Die Leistung des Kraftwerkes wurde nach seiner Wiederinbetriebnahme kontinuierlich ausgebaut. Im Januar 1950 betrug sie 110 MW, 1951 135 MW, 1952 208 MW, 1954 258 MW, 1955 308 MW und 1956 schließlich 326 MW. Auch die Lagerflächen für die Kohle und die Kaianlagen für die Schiffsentladung mussten erweitert werden.

Erweiterung als Heizkraftwerk

Kraftwerk Reuter (rechts) und Heizkraftwerk Reuter West (links)

Mit steigendem Energiebedarf entschloss sich die Bewag Anfang 1967 das Kraftwerk Reuter um eine Blockanlage mit 132 MW zu erweitern, der sogenannte „Block C“. Zahlreiche Gebäude wurden für diesen Block vergrößert oder neu errichtet. Auch ein dritter Schornstein und ein Kühlturmgebäude entstanden. Neben der elektrischen Leistung von 132 MW erzeugte der neue Block zusätzlich eine Wärmeleistung von 169 MW, die in das Wärmeverbundnetz Charlottenburg-Moabit eingespeist wurde. An dieses wurde das Kraftwerk mit einer 3½ Kilometer langen Rohrtrasse angeschlossen. In der Dampferzeugung unterstützt wurde das Kraftwerk seit 1967 von der benachbarten Müllverbrennungsanlage. Am 1. Dezember 1969 ging der neue Block C in Betrieb und das Kraftwerk Reuter besaß nun eine elektrische Leistung von 440 MW. Es erzeugte somit etwa die Hälfte des in West-Berlin produzierten Stroms.

Seit 1982 errichtete die Bewag in unmittelbarer Nachbarschaft das Heizkraftwerk Reuter West. Hierfür wurden auch Teile des Geländes des Kraftwerkes Reuter benötigt.

Die Maschinenteile aus den 1950er-Jahren waren in den 1980er-Jahren veraltet. Die Anlagen aus der Zeit von 1949 bis 1952 wurden stillgelegt und 1988 durch eine Turbomaschine mit einer elektrischen Leistung von 36 MW und einer thermischen Leistung von 100 MW ersetzt. Dieser Turbosatz wurde nun ausschließlich durch den Dampf aus der Müllverbrennungsanlage betrieben.

Die Anlagen von 1954 bis 1956 wurden schließlich 2000 für die Energieversorgung entbehrlich und stillgelegt.[3]
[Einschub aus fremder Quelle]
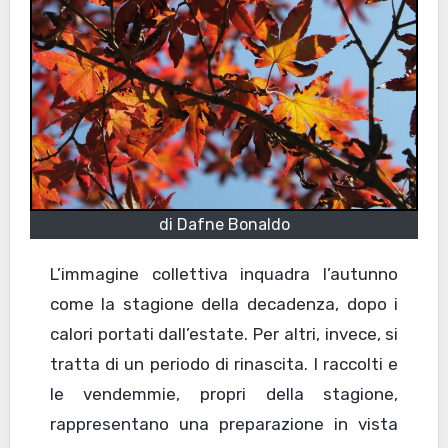
di Dafne Bonaldo
L’immagine collettiva inquadra l’autunno
come la stagione della decadenza, dopo i
calori portati dall’estate. Per altri, invece, si
tratta di un periodo di rinascita. I raccolti e
le vendemmie, propri della stagione,
rappresentano una preparazione in vista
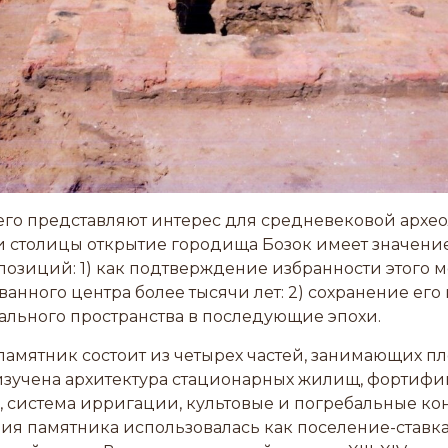
го представляют интерес для средневековой архео
 столицы открытие городища Бозок имеет значение
позиций: 1) как подтверждение избранности этого ме
анного центра более тысячи лет: 2) сохранение его 
ального пространства в последующие эпохи.
памятник состоит из четырех частей, занимающих пл
изучена архитектура стационарных жилищ, фортиф
 система ирригации, культовые и погребальные кон
рия памятника использовалась как поселение-ставка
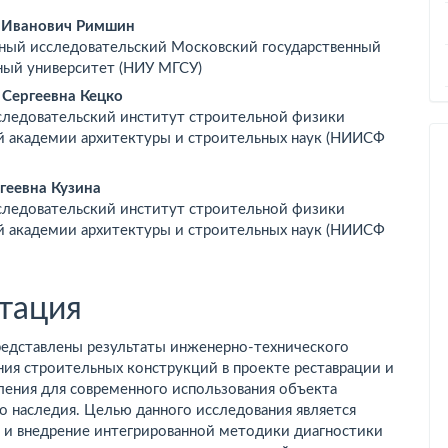
вное
 Иванович Римшин
ный исследовательский Московский государственный
ржимое
ный университет (НИУ МГСУ)
ьи
 Сергеевна Кецко
следовательский институт строительной физики
й академии архитектуры и строительных наук (НИИСФ
геевна Кузина
следовательский институт строительной физики
й академии архитектуры и строительных наук (НИИСФ
тация
редставлены результаты инженерно-технического
ия строительных конструкций в проекте реставрации и
ления для современного использования объекта
о наследия. Целью данного исследования является
а и внедрение интегрированной методики диагностики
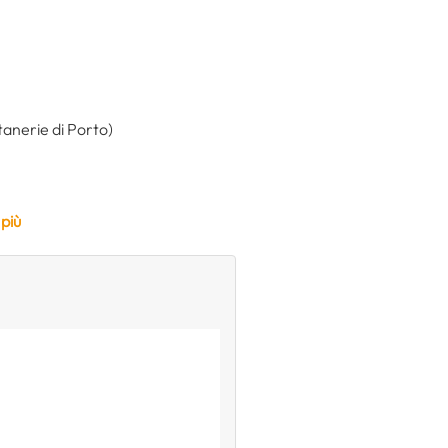
tanerie di Porto)
 più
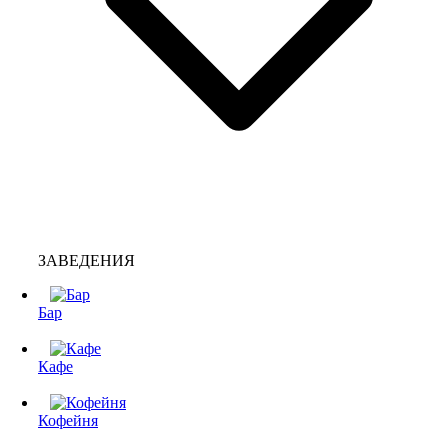
ЗАВЕДЕНИЯ
Бар
Кафе
Кофейня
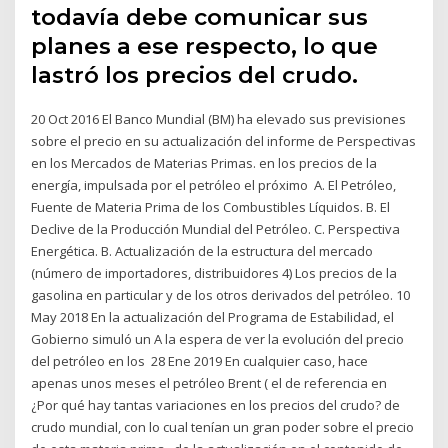
todavía debe comunicar sus
planes a ese respecto, lo que
lastró los precios del crudo.
20 Oct 2016 El Banco Mundial (BM) ha elevado sus previsiones
sobre el precio en su actualización del informe de Perspectivas
en los Mercados de Materias Primas. en los precios de la
energía, impulsada por el petróleo el próximo A. El Petróleo,
Fuente de Materia Prima de los Combustibles Líquidos. B. El
Declive de la Producción Mundial del Petróleo. C. Perspectiva
Energética. B. Actualización de la estructura del mercado
(número de importadores, distribuidores 4) Los precios de la
gasolina en particular y de los otros derivados del petróleo. 10
May 2018 En la actualización del Programa de Estabilidad, el
Gobierno simuló un A la espera de ver la evolución del precio
del petróleo en los 28 Ene 2019 En cualquier caso, hace
apenas unos meses el petróleo Brent ( el de referencia en
¿Por qué hay tantas variaciones en los precios del crudo? de
crudo mundial, con lo cual tenían un gran poder sobre el precio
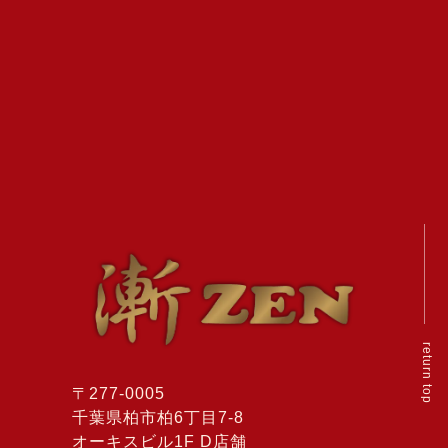
return top
〒277-0005
千葉県柏市柏6丁目7-8
オーキスビル1F D店舗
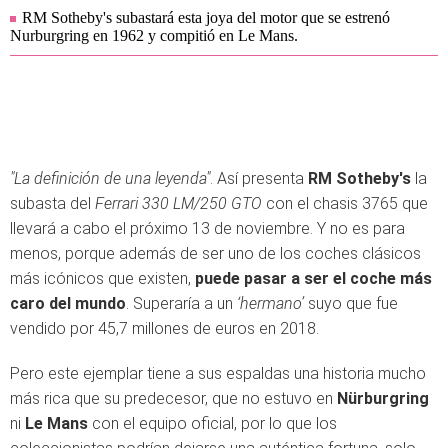
RM Sotheby's subastará esta joya del motor que se estrenó
Nurburgring en 1962 y compitió en Le Mans.
"La definición de una leyenda"
. Así presenta
RM Sotheby's
la
subasta del
Ferrari 330 LM/250 GTO
con el chasis 3765 que
llevará a cabo el próximo 13 de noviembre. Y no es para
menos, porque además de ser uno de los coches clásicos
más icónicos que existen,
puede pasar a ser el coche más
caro del mundo
. Superaría a un
‘hermano’
suyo que fue
vendido por 45,7 millones de euros en 2018.
Pero este ejemplar tiene a sus espaldas una historia mucho
más rica que su predecesor, que no estuvo en
Nürburgring
ni
Le Mans
con el equipo oficial, por lo que los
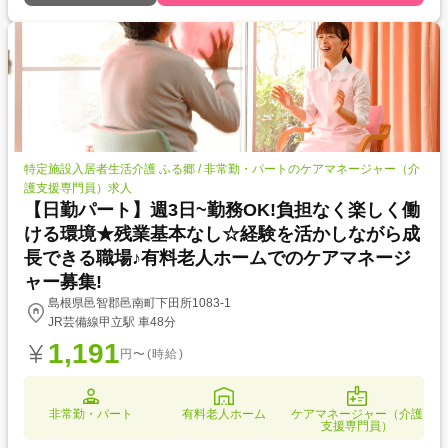
特定施設入居者生活介護 ふる郷 / 非常勤・パートのケアマネージャー（介
護支援専門員）求人
【日勤パート】週3日~勤務OK!負担なく楽しく働
ける環境★残業基本なし☆経験を活かしながら成
長できる職場♪有料老人ホームでのケアマネージ
ャー募集!
島根県邑智郡邑南町下田所1083-1
JR芸備線甲立駅 車48分
1,191
円〜(時給)
非常勤・パート
有料老人ホーム
ケアマネージャー（介護
支援専門員）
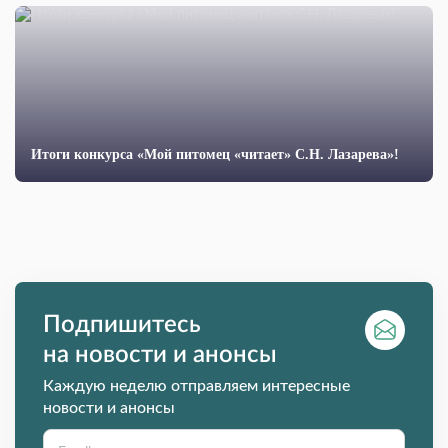
Итоги конкурса «Мой питомец «читает» С.Н. Лазарева»!
Подпишитесь
на новости и анонсы
Каждую неделю отправляем интересные
новости и анонсы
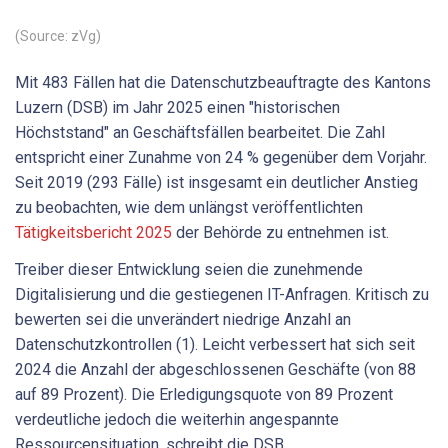
(Source: zVg)
Mit 483 Fällen hat die Datenschutzbeauftragte des Kantons
Luzern (DSB) im Jahr 2025 einen "historischen
Höchststand" an Geschäftsfällen bearbeitet. Die Zahl
entspricht einer Zunahme von 24 % gegenüber dem Vorjahr.
Seit 2019 (293 Fälle) ist insgesamt ein deutlicher Anstieg
zu beobachten, wie dem unlängst veröffentlichten
Tätigkeitsbericht 2025
der Behörde zu entnehmen ist.
Treiber dieser Entwicklung seien die zunehmende
Digitalisierung und die gestiegenen IT-Anfragen. Kritisch zu
bewerten sei die unverändert niedrige Anzahl an
Datenschutzkontrollen (1). Leicht verbessert hat sich seit
2024 die Anzahl der abgeschlossenen Geschäfte (von 88
auf 89 Prozent). Die Erledigungsquote von 89 Prozent
verdeutliche jedoch die weiterhin angespannte
Ressourcensituation, schreibt die DSB.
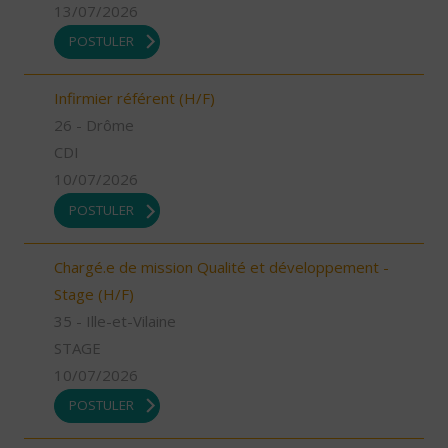
13/07/2026
POSTULER
Infirmier référent (H/F)
26 - Drôme
CDI
10/07/2026
POSTULER
Chargé.e de mission Qualité et développement -
Stage (H/F)
35 - Ille-et-Vilaine
STAGE
10/07/2026
POSTULER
Bauten für den Umweltschutz

Die weiteren baulichen Maßnahmen am Kraftwerk Reuter waren hauptsächlich durch die Reduzierung der Umweltbelastungen hervorgerufen. 1986 wurde ein weiterer Kühlturm errichtet, da die zulässige Temperatur des abgeleiteten Kühlwassers von 30 °C auf 28 °C abgesenkt wurde. 1987 folgten Rauchgas-Entschwefelungsanlagen und ein Elektrofilter zur Entstaubung. Das Gebäudevolumen verdoppelte sich in etwa durch diese Baumaßnahmen und das Kraftwerk erhielt durch Walter Henn ein neues Erscheinungsbild. Für die Rauchgas-Entschwefelung entstand ein neuer dreizügiger Schornstein mit einer Höhe von 122,8 Metern.[4] Nach dem Verkauf der Bewag an Vattenfall wurde 2004 für die Kraftwerke Reuter und Reuter West eine zentrale Wasseraufbereitungsanlage errichtet.[5]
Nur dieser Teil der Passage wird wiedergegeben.